Quando tu mi baci e una versione alla Burt Bacharach. La sua “Notte di Natale” è invece un’infelice partecipazione al Festival di Ariccia (sconosciuti proposti e promossi da Teddy Reno). Scoraggiato, Claudio tira fuori dalla manica il suo asso: quello che stupisce tutti, quando la partita sembra ormai perduta. Questo piccolo grande amore, quella che lui definisce una sorta di testamento, un’operina da donare ai posteri. Non va così, dopo saranno successi estremi, in Italia e all’estero (pensiamo alla famosa tournee polacca) e canzoni che ancora oggi fanno venire i brividi. E tu, Sabato pomeriggio, E tu come stai, Amore bello. In seguito quel disco che decide di far da solo, “Solo” appunto. Coggio non c’è più e l’anima di Baglioni muta sempre più: accanto a lui musicisti nuovi, testi meno immediati, armonie meglio curate e quel brutto anatroccolo divenuto improvvisamente bello. Alè-oò è il più grande tour mai tentato da un artista italiano: da lì in poi un vero modello di fare musica dal vivo per le folle oceaniche…

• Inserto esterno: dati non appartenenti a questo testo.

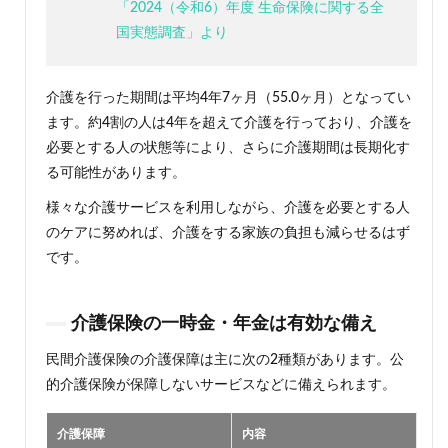
「2024（令和6）年度 生命保険に関する全
国実態調査」より
介護を行った期間は平均4年7ヶ月（55.0ヶ月）となってい
ます。約4割の人は4年を超えて介護を行っており、介護を
必要とする人の状態等により、さらに介護期間は長期化す
る可能性があります。
様々な介護サービスを利用しながら、介護を必要とする人
のケアに努めれば、介護をする家族の負担も減らせるはず
です。
介護保険の一時金・年金は有効な備え
民間介護保険の介護保障は主に次の2種類があります。公
的介護保険が保障しないサービスなどに備えられます。
介護保障
内容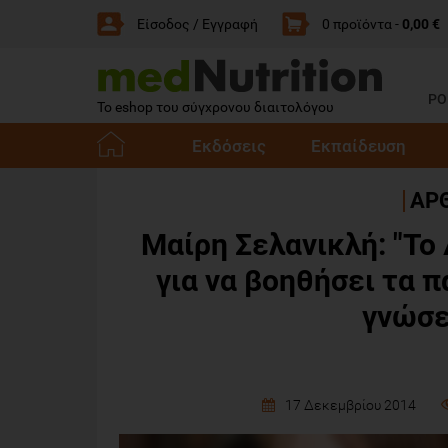
Είσοδος / Εγγραφή
0 προϊόντα -
0,00 €
PO
Το eshop του σύγχρονου διαιτολόγου
Εκδόσεις
Εκπαίδευση
E-
ΑΡΘ
Shop -
Μαίρη Σελανικλή: "Το
Αρχική
για να βοηθήσει τα 
γνώσε
17 Δεκεμβρίου 2014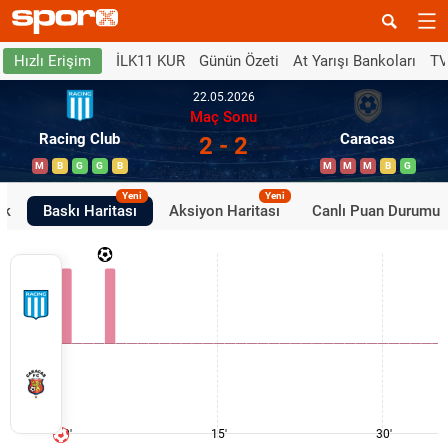
İLK11 KUR
Günün Özeti
At Yarışı Bankoları
TV
Hızlı Erişim
22.05.2026
Maç Sonu
Racing Club
Caracas
2 - 2
M
B
G
G
B
M
M
M
B
G
Yeni
Yeni
ik
Baskı Haritası
Aksiyon Haritası
Canlı Puan Durumu
0'
15'
30'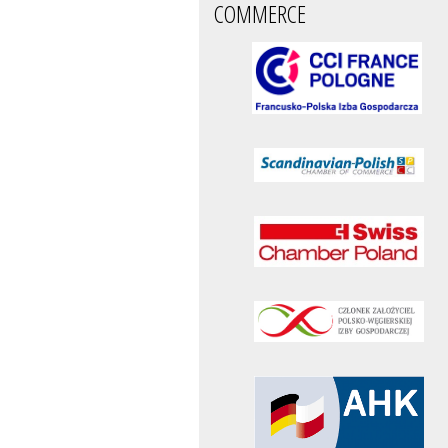
COMMERCE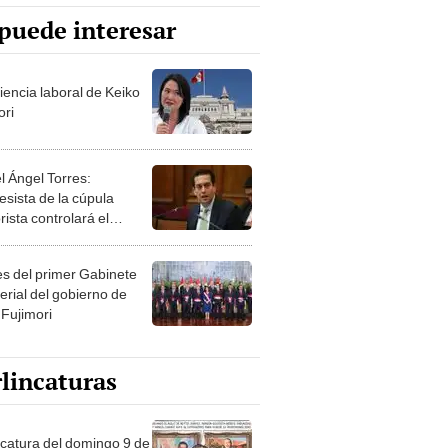
puede interesar
iencia laboral de Keiko
ori
l Ángel Torres:
esista de la cúpula
rista controlará el
r año del Senado
les del primer Gabinete
erial del gobierno de
 Fujimori
lincaturas
ncatura del domingo 9 de
o de 2026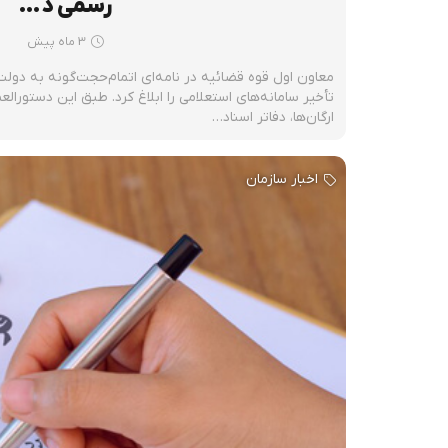
رسمی د…
3 ماه پیش
معاون اول قوه قضائیه در نامه‌ای اتمام‌حجت‌گونه به دولت
تأخیر سامانه‌های استعلامی را ابلاغ کرد. طبق این دستورا
ارگان‌ها، دفاتر اسناد…
اخبار سازمان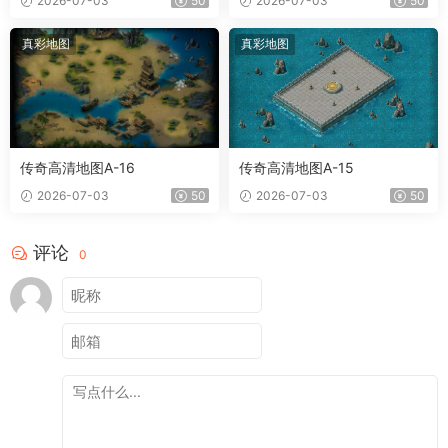
2026-07-03
50
2026-07-03
50
真彩地图
真彩地图
传奇高清地图A-16
传奇高清地图A-15
2026-07-03
50
2026-07-03
50
评论
0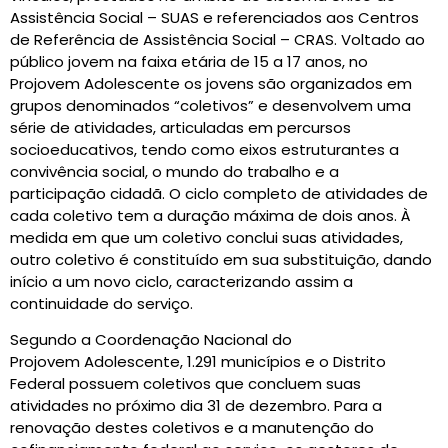
Assistência Social – SUAS e referenciados aos Centros
de Referência de Assistência Social – CRAS. Voltado ao
público jovem na faixa etária de 15 a 17 anos, no
Projovem Adolescente os jovens são organizados em
grupos denominados “coletivos” e desenvolvem uma
série de atividades, articuladas em percursos
socioeducativos, tendo como eixos estruturantes a
convivência social, o mundo do trabalho e a
participação cidadã. O ciclo completo de atividades de
cada coletivo tem a duração máxima de dois anos. À
medida em que um coletivo conclui suas atividades,
outro coletivo é constituído em sua substituição, dando
início a um novo ciclo, caracterizando assim a
continuidade do serviço.
Segundo a Coordenação Nacional do
Projovem Adolescente, 1.291 municípios e o Distrito
Federal possuem coletivos que concluem suas
atividades no próximo dia 31 de dezembro. Para a
renovação destes coletivos e a manutenção do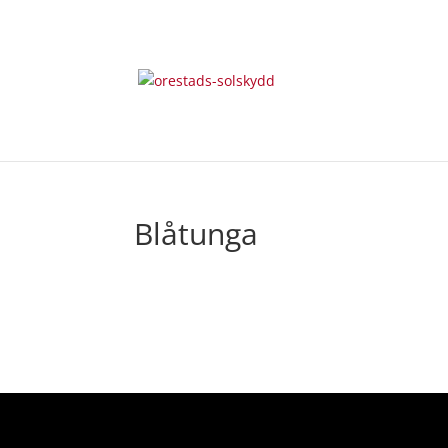
Blåtunga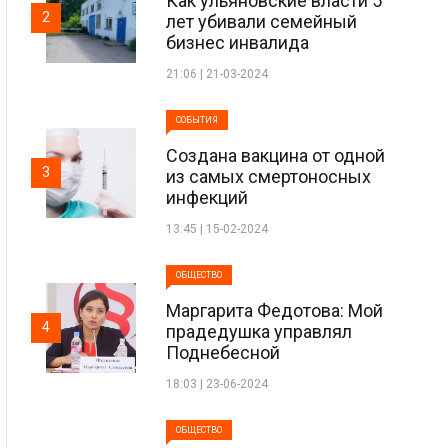
Как ульяновские власти 5
2
лет убивали семейный
бизнес инвалида
21:06 | 21-03-2024
СОБЫТИЯ
Создана вакцина от одной
3
из самых смертоносных
инфекций
13:45 | 15-02-2024
ОБЩЕСТВО
Маргарита Федотова: Мой
4
прадедушка управлял
Поднебесной
18:03 | 23-06-2024
ОБЩЕСТВО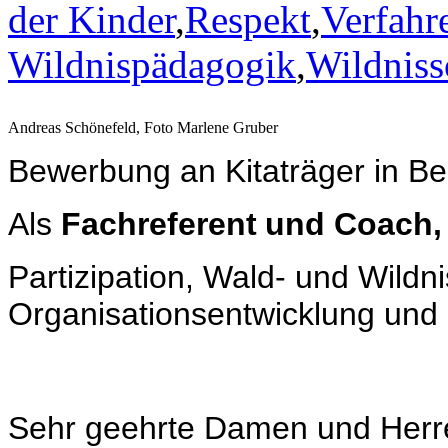
der Kinder
,
Respekt
,
Verfahr
Wildnispädagogik
,
Wildnis
Andreas Schönefeld, Foto Marlene Gruber
Bewerbung an Kitaträger in Ber
Als
Fachreferent
und
Coach
Partizipation, Wald- und Wildn
Organisationsentwicklung und 
Sehr geehrte Damen und Herr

Gli anni ’80 sono come un bicchiere pieno sino all’orlo: tutti lo vogliono, tutti lo cercano, tutti lo amano. Come dice Assante “Un cantante di consumo, non d’autore, ma esempio per tutta la generazione a venire“. Con lui eccelsi musicisti, da Tony Levin a Danilo Rea, dal già citato Savelli a John Giblin. Gente che fino a qualche tempo prima sarebbe stato difficile accostare al suo nome. E invece… Invece arriva il disco più completo, più bello (come dice Guido Tognetti), “Strada Facendo”…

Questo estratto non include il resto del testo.